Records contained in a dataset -
----

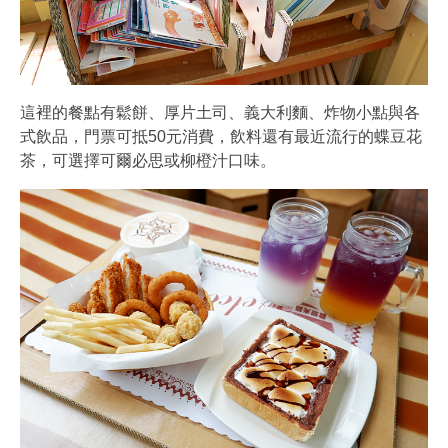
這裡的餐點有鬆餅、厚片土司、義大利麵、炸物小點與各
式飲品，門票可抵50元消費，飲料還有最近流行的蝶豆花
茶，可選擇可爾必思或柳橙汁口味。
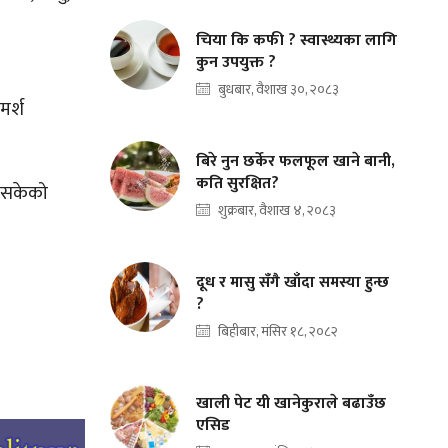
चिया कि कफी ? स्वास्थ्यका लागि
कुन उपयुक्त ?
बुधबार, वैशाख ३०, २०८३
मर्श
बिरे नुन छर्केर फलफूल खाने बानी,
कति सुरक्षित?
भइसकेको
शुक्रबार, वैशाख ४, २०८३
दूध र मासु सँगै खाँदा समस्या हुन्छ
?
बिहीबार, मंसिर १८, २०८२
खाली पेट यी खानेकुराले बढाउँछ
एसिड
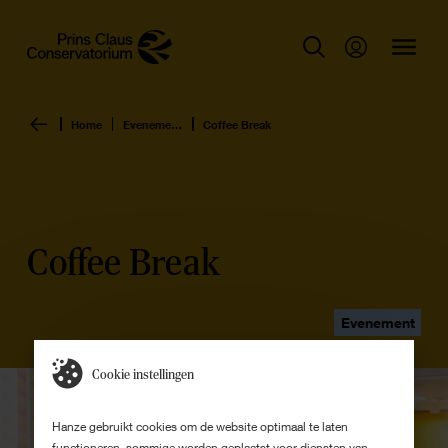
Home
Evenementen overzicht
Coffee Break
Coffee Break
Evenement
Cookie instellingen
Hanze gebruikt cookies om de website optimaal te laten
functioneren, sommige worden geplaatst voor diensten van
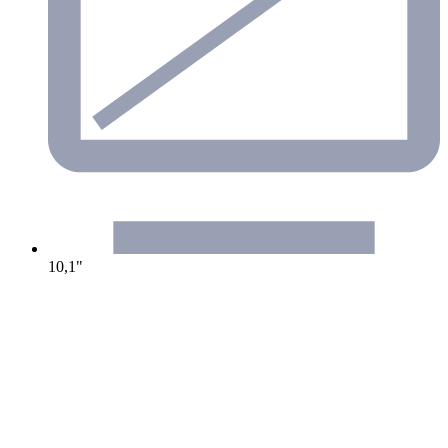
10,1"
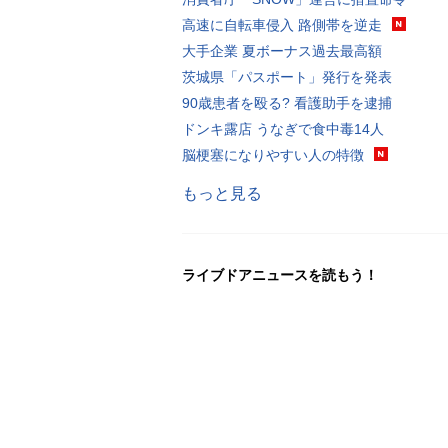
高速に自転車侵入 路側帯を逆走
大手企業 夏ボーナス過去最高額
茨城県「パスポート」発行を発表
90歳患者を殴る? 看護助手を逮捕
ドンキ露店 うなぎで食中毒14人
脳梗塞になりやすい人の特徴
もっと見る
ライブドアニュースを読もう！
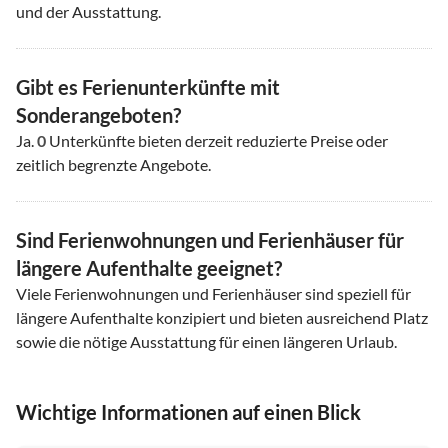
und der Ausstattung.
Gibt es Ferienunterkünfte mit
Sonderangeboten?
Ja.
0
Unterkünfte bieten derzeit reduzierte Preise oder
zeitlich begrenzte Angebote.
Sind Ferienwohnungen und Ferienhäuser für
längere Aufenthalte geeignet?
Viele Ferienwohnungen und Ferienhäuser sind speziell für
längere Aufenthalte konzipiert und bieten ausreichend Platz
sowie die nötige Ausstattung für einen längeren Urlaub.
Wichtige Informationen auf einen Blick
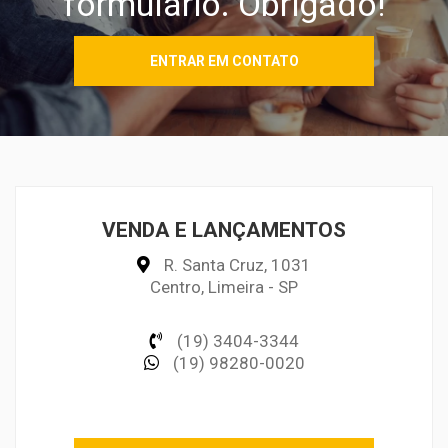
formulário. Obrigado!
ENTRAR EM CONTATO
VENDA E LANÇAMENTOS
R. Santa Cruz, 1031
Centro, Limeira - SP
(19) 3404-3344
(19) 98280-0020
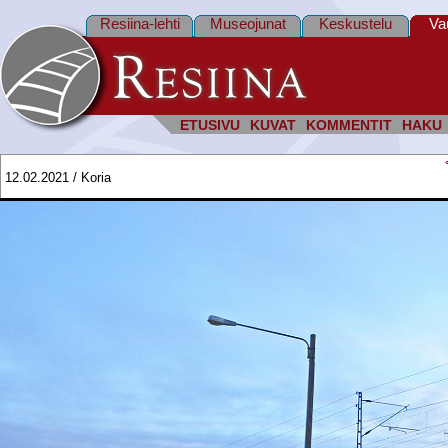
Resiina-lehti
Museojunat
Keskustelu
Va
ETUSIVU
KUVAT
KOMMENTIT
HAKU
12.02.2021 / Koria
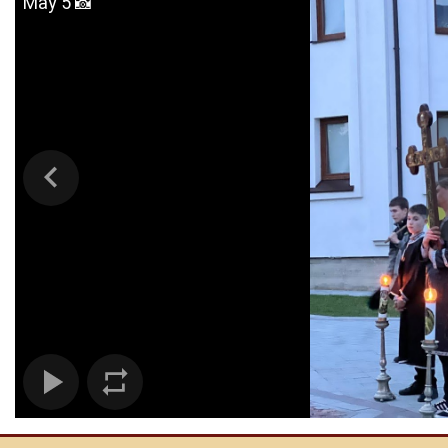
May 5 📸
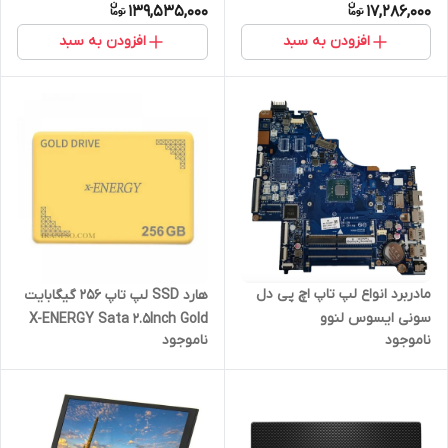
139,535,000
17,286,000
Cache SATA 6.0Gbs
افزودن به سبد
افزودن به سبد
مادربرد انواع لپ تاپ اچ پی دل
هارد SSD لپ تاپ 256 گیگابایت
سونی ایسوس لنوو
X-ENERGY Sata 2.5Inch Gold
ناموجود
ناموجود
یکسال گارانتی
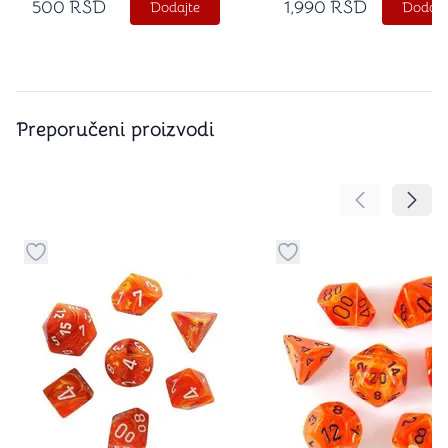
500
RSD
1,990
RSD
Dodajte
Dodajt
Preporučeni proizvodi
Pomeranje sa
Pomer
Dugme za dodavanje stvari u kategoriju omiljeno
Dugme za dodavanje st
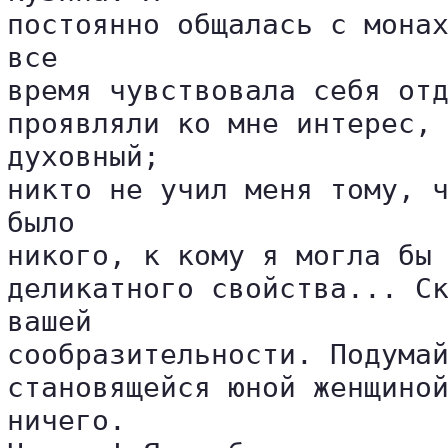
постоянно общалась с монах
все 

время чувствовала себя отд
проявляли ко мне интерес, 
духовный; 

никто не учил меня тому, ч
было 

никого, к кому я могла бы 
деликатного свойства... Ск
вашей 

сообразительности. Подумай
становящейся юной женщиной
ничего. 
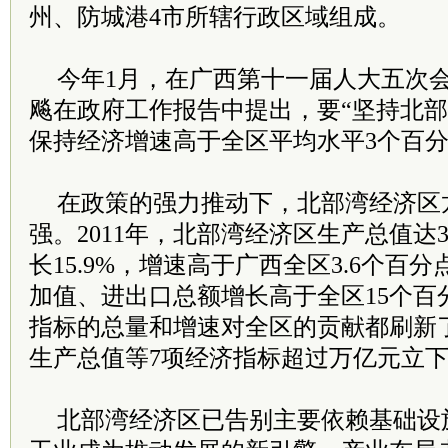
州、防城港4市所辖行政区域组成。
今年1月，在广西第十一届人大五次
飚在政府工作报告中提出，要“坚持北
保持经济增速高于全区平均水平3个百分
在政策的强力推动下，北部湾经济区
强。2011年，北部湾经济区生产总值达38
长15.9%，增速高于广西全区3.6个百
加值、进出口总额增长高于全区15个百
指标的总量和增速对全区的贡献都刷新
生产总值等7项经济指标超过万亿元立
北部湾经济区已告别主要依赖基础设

----

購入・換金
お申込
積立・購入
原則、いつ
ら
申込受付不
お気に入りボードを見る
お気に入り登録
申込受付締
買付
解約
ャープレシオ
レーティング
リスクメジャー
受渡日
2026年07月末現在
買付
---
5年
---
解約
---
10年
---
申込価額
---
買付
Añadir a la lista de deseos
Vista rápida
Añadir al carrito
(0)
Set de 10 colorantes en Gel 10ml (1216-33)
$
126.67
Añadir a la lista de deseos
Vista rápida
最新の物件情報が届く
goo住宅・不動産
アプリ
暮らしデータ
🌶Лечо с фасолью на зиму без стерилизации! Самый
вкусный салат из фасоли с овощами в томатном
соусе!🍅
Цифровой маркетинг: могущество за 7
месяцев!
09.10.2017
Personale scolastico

----

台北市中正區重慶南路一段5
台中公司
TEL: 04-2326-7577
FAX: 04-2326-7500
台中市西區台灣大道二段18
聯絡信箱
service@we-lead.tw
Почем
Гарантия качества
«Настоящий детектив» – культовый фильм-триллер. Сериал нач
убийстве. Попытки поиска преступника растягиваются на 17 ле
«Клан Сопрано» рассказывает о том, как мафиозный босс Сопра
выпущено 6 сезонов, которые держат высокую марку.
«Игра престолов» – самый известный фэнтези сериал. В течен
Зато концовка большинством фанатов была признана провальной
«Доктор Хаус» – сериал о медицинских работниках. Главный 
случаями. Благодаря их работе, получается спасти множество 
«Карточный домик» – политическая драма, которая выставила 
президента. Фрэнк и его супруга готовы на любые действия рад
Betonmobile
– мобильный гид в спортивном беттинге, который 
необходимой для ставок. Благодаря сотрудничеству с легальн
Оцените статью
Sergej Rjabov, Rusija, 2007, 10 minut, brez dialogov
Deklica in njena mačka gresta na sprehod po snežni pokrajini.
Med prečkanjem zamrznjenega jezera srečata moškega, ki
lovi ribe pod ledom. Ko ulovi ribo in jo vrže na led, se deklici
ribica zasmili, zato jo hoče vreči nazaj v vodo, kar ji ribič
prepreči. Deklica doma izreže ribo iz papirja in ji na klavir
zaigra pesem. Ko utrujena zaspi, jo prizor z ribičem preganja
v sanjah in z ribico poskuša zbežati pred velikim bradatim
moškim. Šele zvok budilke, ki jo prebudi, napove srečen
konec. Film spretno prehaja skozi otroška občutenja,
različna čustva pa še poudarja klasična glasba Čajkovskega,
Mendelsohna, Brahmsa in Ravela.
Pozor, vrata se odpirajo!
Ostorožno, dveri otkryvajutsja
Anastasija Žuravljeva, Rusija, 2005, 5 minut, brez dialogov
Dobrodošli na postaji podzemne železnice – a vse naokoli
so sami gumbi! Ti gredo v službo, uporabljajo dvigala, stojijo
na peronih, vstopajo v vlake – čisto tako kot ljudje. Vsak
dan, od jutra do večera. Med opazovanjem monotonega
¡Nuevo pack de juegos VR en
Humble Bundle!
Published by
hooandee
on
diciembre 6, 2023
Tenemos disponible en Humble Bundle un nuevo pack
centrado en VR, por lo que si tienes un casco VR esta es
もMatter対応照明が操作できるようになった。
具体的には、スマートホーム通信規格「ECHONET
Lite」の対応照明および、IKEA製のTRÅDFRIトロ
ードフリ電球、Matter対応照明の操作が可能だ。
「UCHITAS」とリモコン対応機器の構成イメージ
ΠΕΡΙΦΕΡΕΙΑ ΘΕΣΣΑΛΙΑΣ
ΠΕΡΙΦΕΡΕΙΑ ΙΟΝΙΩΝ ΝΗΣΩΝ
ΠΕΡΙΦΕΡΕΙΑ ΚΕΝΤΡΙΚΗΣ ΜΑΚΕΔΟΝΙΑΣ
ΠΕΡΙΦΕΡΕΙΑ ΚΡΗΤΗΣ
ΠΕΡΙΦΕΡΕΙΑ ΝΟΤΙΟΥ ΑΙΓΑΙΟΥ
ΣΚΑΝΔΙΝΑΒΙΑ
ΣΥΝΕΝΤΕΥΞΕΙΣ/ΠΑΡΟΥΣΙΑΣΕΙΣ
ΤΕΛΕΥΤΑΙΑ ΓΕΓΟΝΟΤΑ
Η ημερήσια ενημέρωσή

----

Problem to work on - Scan the records for the string "Aufenthalte". Copy each line in which it appears.

Result for this exercise -
längere Aufenthalte geeignet?
längere Aufenthalte konzipiert und bieten ausreichend Platz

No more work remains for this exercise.